Abhängig von der zuerst gewählten Sprache schlägt der Installer mehrere Länder vor (Abbildung 2). Danach bietet das System an, die Tastatur automatisch zu erkennen, und fordert Sie im Zuge dessen auf, verschiedene Tasten zu drücken und Fragen zu beantworten. Alternativ wählen Sie das Layout selbst aus einer Liste aus.

Abbildung 2: In welchem Land leben Sie?

Weiter geht's mit der automatischen Hardware-Erkennung. Der Installer entdeckt nicht nur angeschlossene Laufwerke und bindet die CD/DVD als Paketquelle ein, sondern sucht auch nach Netzwerkkarten. Nur wenn der Rechner mehr als eine besitzt (z. B. eine WLAN- und eine Ethernet-Karte), erscheint ein Auswahldialog, der nach dem primären Anschluss fragt. Ist im Netz ein DHCP-Server verfügbar, erhält der Rechner automatisch eine IP-Adresse, und Sie müssen lediglich den Hostnamen (und eventuell einen Domainnamen) eintippen. Sollte der Installer keinen DHCP-Server finden, tragen Sie eine IP-Adresse (z. B. 192.168.0.1) ein, übernehmen die vorgeschlagene Netzwerkmaske und tragen eventuell noch ein Default-Gateway und einen Nameserver ein. Wenn Sie sich in einem Netzwerk mit Router befinden; finden Sie weitere Hinweise im Artikel Bin ich schon drin?[1].

Nach einem erneuten Hardware-Erkennungs-Durchlauf präsentiert das Installationssystem eine Auflistung der gefundenen Festplatten und einen Assistenten, der beim Aufteilen (Partitionieren) hilft. In den meisten Fällen passt einer der beiden folgenden Punkte:

  • Geführt (verwende vollständige Festplatte): Falls der Rechner mehr als eine Platte enthält, wählen Sie hier die richtige aus, andernfalls geht es mit [Eingabe] weiter. Der Assistent zeigt das Ergebnis seiner Berechnungen an und bietet an, eine große Root-Partition (/) und eine Swap-Partition einrzurichten. (Vorsicht: Diese Variante ist für eine leere Festplatte, etwa eine neu eingebaute Zweitplatte, gedacht: Sie löschen hiermit die ganze ausgewählte Platte.)
  • Manuell: Wollen Sie den Platz lieber selbst verteilen, um beispielsweise eine separate /home-Partition einzurichten, sind Sie hier richtig.
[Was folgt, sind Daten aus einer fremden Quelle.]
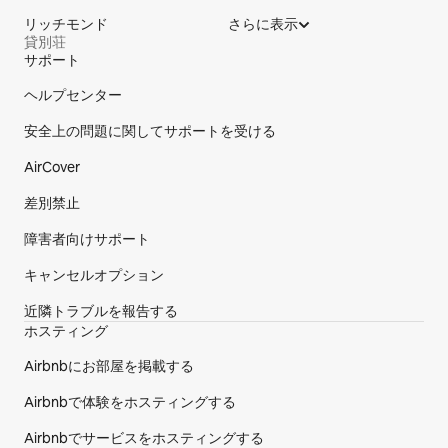
リッチモンド
さらに表示
貸別荘
サポート
サイトのフッターです
ヘルプセンター
安全上の問題に関してサポートを受ける
AirCover
差別禁止
障害者向けサポート
キャンセルオプション
近隣トラブルを報告する
ホスティング
Airbnbにお部屋を掲載する
Airbnbで体験をホスティングする
Airbnbでサービスをホスティングする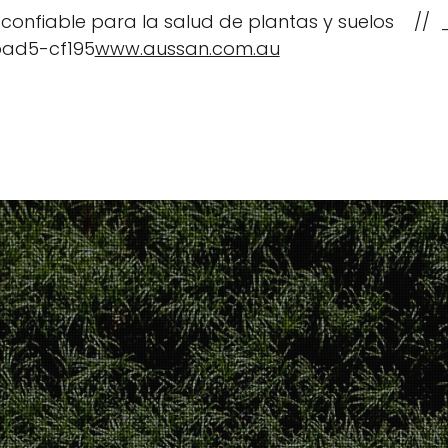
 confiable para la salud de plantas y suelos //
ad5-cf195
www.aussan.com.au
Tipos de cultivo
Recursos y E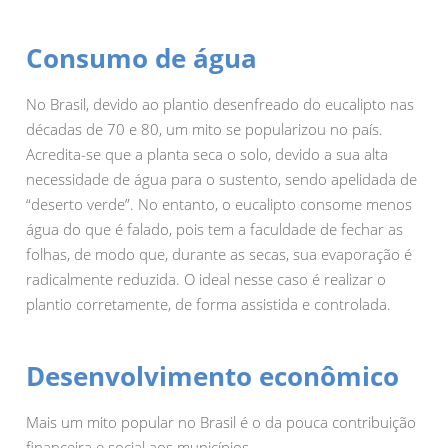
Consumo de água
No Brasil, devido ao plantio desenfreado do eucalipto nas
décadas de 70 e 80, um mito se popularizou no país.
Acredita-se que a planta seca o solo, devido a sua alta
necessidade de água para o sustento, sendo apelidada de
“deserto verde”. No entanto, o eucalipto consome menos
água do que é falado, pois tem a faculdade de fechar as
folhas, de modo que, durante as secas, sua evaporação é
radicalmente reduzida. O ideal nesse caso é realizar o
plantio corretamente, de forma assistida e controlada.
Desenvolvimento econômico
Mais um mito popular no Brasil é o da pouca contribuição
financeira e social aos municípios.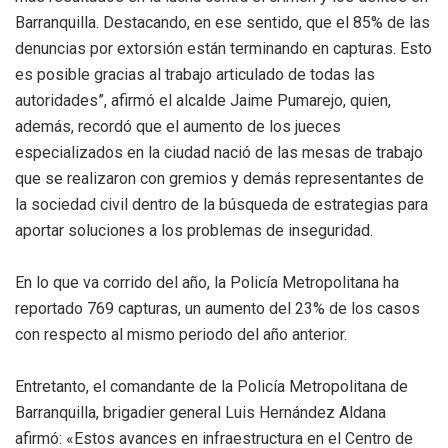
Barranquilla. Destacando, en ese sentido, que el 85% de las
denuncias por extorsión están terminando en capturas. Esto
es posible gracias al trabajo articulado de todas las
autoridades”, afirmó el alcalde Jaime Pumarejo, quien,
además, recordó que el aumento de los jueces
especializados en la ciudad nació de las mesas de trabajo
que se realizaron con gremios y demás representantes de
la sociedad civil dentro de la búsqueda de estrategias para
aportar soluciones a los problemas de inseguridad.
En lo que va corrido del año, la Policía Metropolitana ha
reportado 769 capturas, un aumento del 23% de los casos
con respecto al mismo periodo del año anterior.
Entretanto, el comandante de la Policía Metropolitana de
Barranquilla, brigadier general Luis Hernández Aldana
afirmó: «Estos avances en infraestructura en el Centro de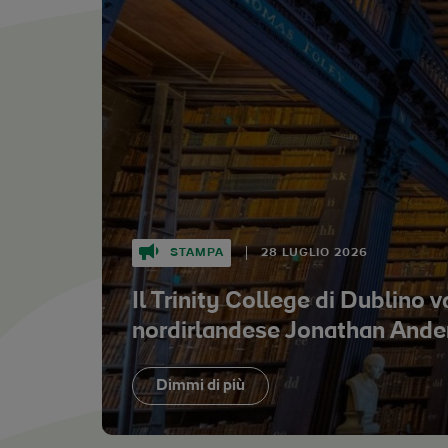
STAMPA
28 LUGLIO 2026
Il Trinity College di Dublino v
nordirlandese Jonathan Ander
simbolo di Dublino per la sfila
Dimmi di più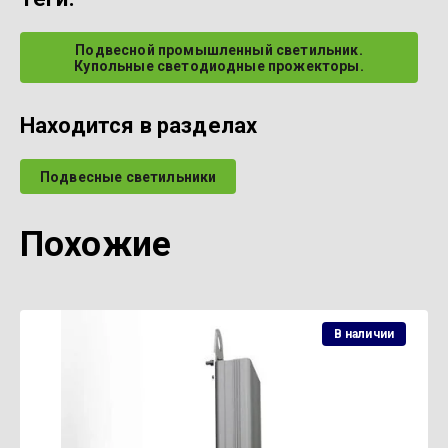
Подвесной промышленный светильник.
Купольные светодиодные прожекторы.
Находится в разделах
Подвесные светильники
Похожие
В наличии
Hier bearbeiten Sie entweder vorhandene Partitionen (z. B. verändern deren Größe oder Einhängepunkt) oder teilen ganze Festplatten neu auf.
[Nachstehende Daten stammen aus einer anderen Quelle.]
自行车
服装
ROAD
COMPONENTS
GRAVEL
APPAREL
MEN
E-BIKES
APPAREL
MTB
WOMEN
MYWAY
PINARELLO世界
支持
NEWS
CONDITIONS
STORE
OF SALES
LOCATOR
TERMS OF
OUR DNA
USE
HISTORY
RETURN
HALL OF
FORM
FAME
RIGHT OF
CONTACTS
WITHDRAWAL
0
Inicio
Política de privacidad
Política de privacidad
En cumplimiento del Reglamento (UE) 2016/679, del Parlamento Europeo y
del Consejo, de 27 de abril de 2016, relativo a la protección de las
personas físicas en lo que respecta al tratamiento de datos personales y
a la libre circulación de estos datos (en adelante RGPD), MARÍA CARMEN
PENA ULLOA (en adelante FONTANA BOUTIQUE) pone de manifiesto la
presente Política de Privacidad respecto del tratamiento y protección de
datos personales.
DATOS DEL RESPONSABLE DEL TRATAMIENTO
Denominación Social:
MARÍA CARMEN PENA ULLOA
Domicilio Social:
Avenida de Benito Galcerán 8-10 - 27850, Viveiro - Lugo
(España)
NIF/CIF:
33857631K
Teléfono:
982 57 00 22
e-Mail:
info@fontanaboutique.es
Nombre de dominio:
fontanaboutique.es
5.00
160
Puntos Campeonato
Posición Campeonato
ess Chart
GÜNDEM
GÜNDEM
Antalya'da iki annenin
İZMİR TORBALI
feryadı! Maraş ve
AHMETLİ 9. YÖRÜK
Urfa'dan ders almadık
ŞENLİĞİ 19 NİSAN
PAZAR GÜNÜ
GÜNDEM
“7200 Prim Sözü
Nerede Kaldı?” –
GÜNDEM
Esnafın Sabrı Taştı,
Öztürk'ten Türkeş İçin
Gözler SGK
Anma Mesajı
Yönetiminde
In beiden Varianten steht am Schluss die Bestätigung über Partitionierung beenden und Änderungen übernehmen und eine erneute Sicherheisabfrage, ob Sie die Änderungen wirklich auf die Platte schreiben wollen.
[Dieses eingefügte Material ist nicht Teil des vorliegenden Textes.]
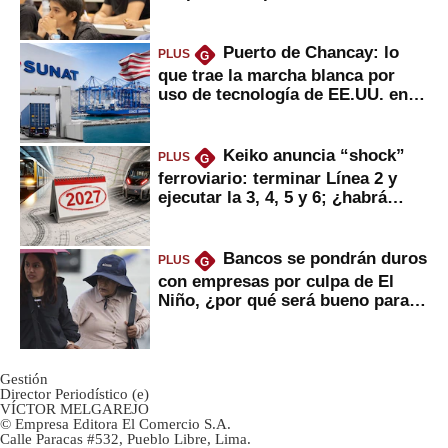
Puerto de Chancay: lo
PLUS
G
que trae la marcha blanca por
uso de tecnología de EE.UU. en
mercancías
Keiko anuncia “shock”
PLUS
G
ferroviario: terminar Línea 2 y
ejecutar la 3, 4, 5 y 6; ¿habrá
avances?
Bancos se pondrán duros
PLUS
G
con empresas por culpa de El
Niño, ¿por qué será bueno para
ahorristas?
Gestión
Director Periodístico (e)
VÍCTOR MELGAREJO
© Empresa Editora El Comercio S.A.
Calle Paracas #532, Pueblo Libre, Lima.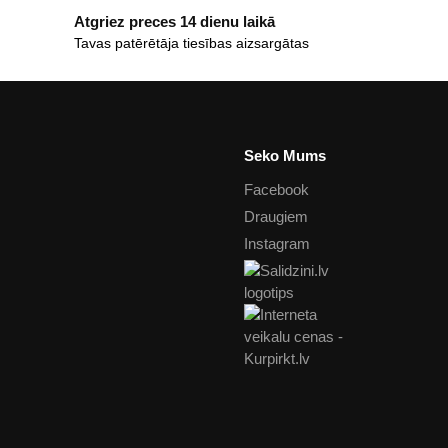
Atgriez preces 14 dienu laikā
Tavas patērētāja tiesības aizsargātas
Seko Mums
Facebook
Draugiem
Instagram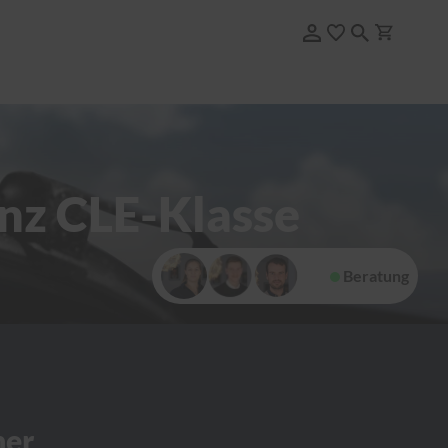
nz CLE-Klasse
Beratung
her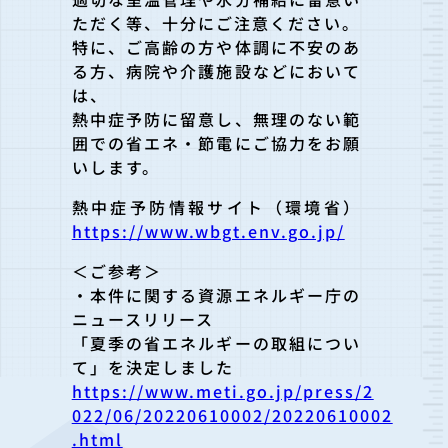
ただく等、十分にご注意ください。
特に、ご高齢の方や体調に不安のあ
る方、病院や介護施設などにおいて
は、
熱中症予防に留意し、無理のない範
囲での省エネ・節電にご協力をお願
いします。
熱中症予防情報サイト（環境省）
https://www.wbgt.env.go.jp/
＜ご参考＞
・本件に関する資源エネルギー庁の
ニュースリリース
「夏季の省エネルギーの取組につい
て」を決定しました
https://www.meti.go.jp/press/2
022/06/20220610002/20220610002
.html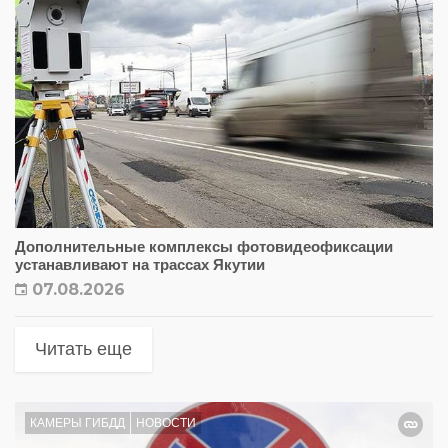
Дополнительные комплексы фотовидеофиксации
устанавливают на трассах Якутии
07.08.2026
Читать еще
КАМЕРЫ ГИБДД
НОВОСТИ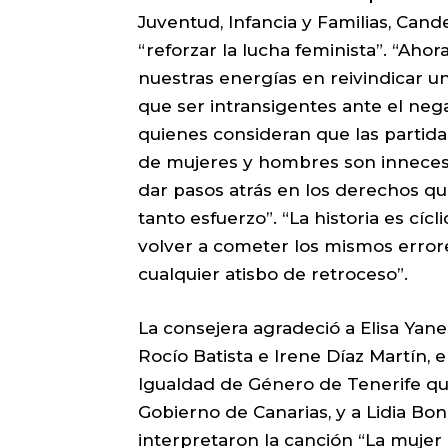
Juventud, Infancia y Familias, Cande
“reforzar la lucha feminista”. “Ah
nuestras energías en reivindicar u
que ser intransigentes ante el neg
quienes consideran que las partida
de mujeres y hombres son innecesa
dar pasos atrás en los derechos q
tanto esfuerzo”. “La historia es cíc
volver a cometer los mismos error
cualquier atisbo de retroceso”.
La consejera agradeció a Elisa Yan
Rocío Batista e Irene Díaz Martín,
Igualdad de Género de Tenerife que
Gobierno de Canarias, y a Lidia Bon
interpretaron la canción “La mujer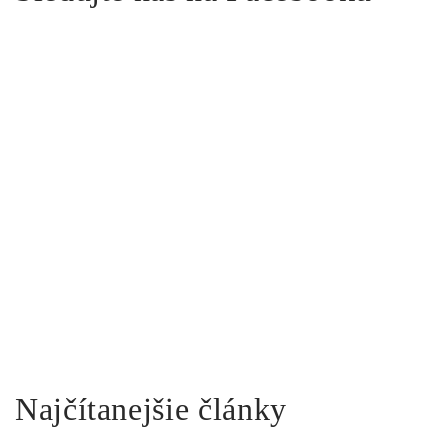
Najčítanejšie články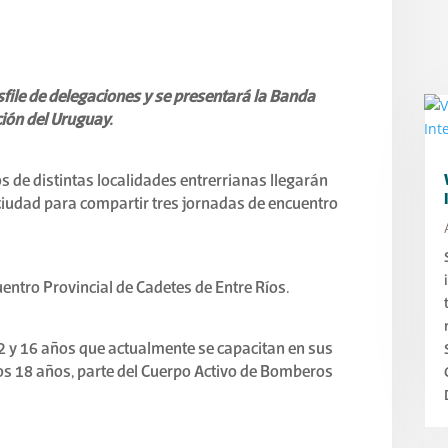
sfile de delegaciones y se presentará la Banda
ión del Uruguay.
de distintas localidades entrerrianas llegarán
ciudad para compartir tres jornadas de encuentro
uentro Provincial de Cadetes de Entre Ríos.
12 y 16 años que actualmente se capacitan en sus
los 18 años, parte del Cuerpo Activo de Bomberos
Der Installer spielt nun das Grundsystem ein (Abbildung 3). Danach geht es an die Einrichtung eines Benutzeraccounts (vollständiger Name, Loginname und Passwort). Direkt im Anschluss bietet das System an, ein privates verschlüsseltes Verzeichnis anzulegen. Dieses bindet Ubuntu automatisch wie ein Laufwerk ein; für die Verschlüsselung der Daten ist das Dateisystem eCryptfs (Enterprise Cryptographic Filesystem) zuständig. Wie Sie mit diesem Ordner namens Private arbeiten und ein solches "Schließfach" auch für andere Benutzer des Systems einrichten, lesen Sie im Tipp Schotten dicht mit eCryptfs.

Abbildung 3: Viele Pakete wandern im Verlauf der Grundsystem-Installation auf den Rechner.

Der Installer kümmert sich danach um die Paketquellen und spielt weitere Software ein. Nach der Einrichtung der Uhrzeit wirft das System das Installationsmedium aus und fordert zum Neustart auf. Danach begrüßt Sie der KDE-Anmeldedialog – fertig. Einen guten Artikel mit vielen weiterführenden Erklärungen zur Ubuntu-Installation im Textmodus finden Sie auch im Ubuntuusers-Wiki [2].